Speaking at colleges is something Burns rarely does, and those who attend or work at the Lincroft college could scarcely believe their good fortune when he accepted the invitation. He combined his visit with a tour of the nearby New Jersey Vietnam Veterans Memorial.

Vietnam is the subject he examined most recently, in a 10-part series that aired on PBS in September and took Burns and Lynne Novick a decade to produce.

Of the more than 30 documentaries Burns has made, some came in at under 90 minutes while others like The Vietnam War and Baseball ran 18 hours or more. His first film in 1981, Brooklyn Bridge, was an hour long as was his Statue of Liberty documentary four years later.

Regardless of length, each piece is the final product of vast amounts of raw material. The process is “subtractional,” he said, relying on knowing how to pare it down judiciously.

The Brooklyn native, now a longtime New Hampshire resident, likened it to making maple syrup; turning out a single gallon requires 40 gallons of sap.

His own band of syrup-makers work in a small facility near the town square of his community.
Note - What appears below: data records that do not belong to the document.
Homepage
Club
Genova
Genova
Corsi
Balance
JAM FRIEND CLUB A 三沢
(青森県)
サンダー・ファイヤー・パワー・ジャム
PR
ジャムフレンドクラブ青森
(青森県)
If it were a cartoon, Burns said, the building would swell until it nearly burst at the seams from all the activity inside.

Over the years, their efforts have garnered two Academy Award nominations, two Grammys and over a dozen Emmys including a lifetime achievement award.

Americana in some form is the focus of nearly all his documentaries—from the Civil War and settling of the west to iconic figures such as Thomas Jefferson, Jackie Robinson and Elizabeth Cady Stanton. Burns has chronicled some of our shameful moments, including the conviction of the Central Park Five, and many of our finest: the invention of radio, the creation of a national park system and the evolution of jazz.

Music holds a special place in his heart. Unlike most filmmakers, Burns said, he doesn’t add a soundtrack at the end but starts with the music so its relevance is “baked in” and it feels organic to the narrative.

Telling a truthful story is critical whether the piece is fact-based or fictitious, Burns said in comparing his films to those of Steven Spielberg.

When Burns was growing up, movies of all types shaped his family life as well as his career aspirations. Watching them together, he said, helped his father share emotions he had trouble articulating on his own. His son understood early in life the power of a well-made film.

His scrutiny of American people and occurrences can be uncomfortably candid since Burns doesn’t believe in sanitizing history. He observed that many of those events are not yet behind us and continue to have ripple effects; Vietnam is still not over, he said, and the Civil War is being fought to this day.

But he sees white supremacists and other hate groups as only part of the problem. Those at either end of the political spectrum are too preoccupied with vilifying each other, he said, and the internet is making matters worse. Despite its mistakes, he added the country’s achievements and positive influence have been tremendous.

They’re also highly diverse, as the roster of upcoming Ken Burns documentaries bears out. Among the topics he will explore in the near future are Muhammad Ali, the Mayo Clinic, country music, Ernest Hemingway, the American Revolution and Benjamin Franklin.